**Aim of the exercise:** Any picture in the data below should be skipped, while every line is repeated exactly.

——————

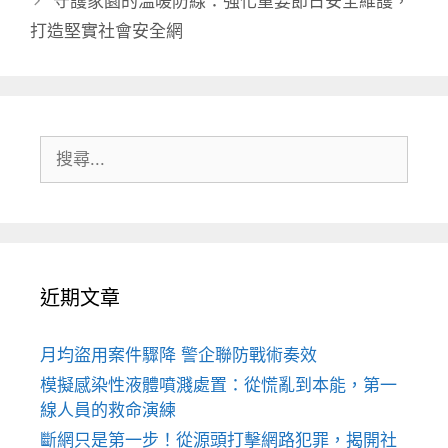
守護家園的溫暖防線：強化重要節日安全維護，
打造堅實社會安全網
搜
尋:
近期文章
月均盜用案件驟降 警企聯防戰術奏效
模擬感染性液體噴濺處置：從慌亂到本能，第一
線人員的救命演練
斷網只是第一步！從源頭打擊網路犯罪，揭開社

——————

**Solution below:**
守護家園的溫暖防線：強化重要節日安全維護，
打造堅實社會安全網
搜
尋:
近期文章
月均盜用案件驟降 警企聯防戰術奏效
模擬感染性液體噴濺處置：從慌亂到本能，第一
線人員的救命演練
斷網只是第一步！從源頭打擊網路犯罪，揭開社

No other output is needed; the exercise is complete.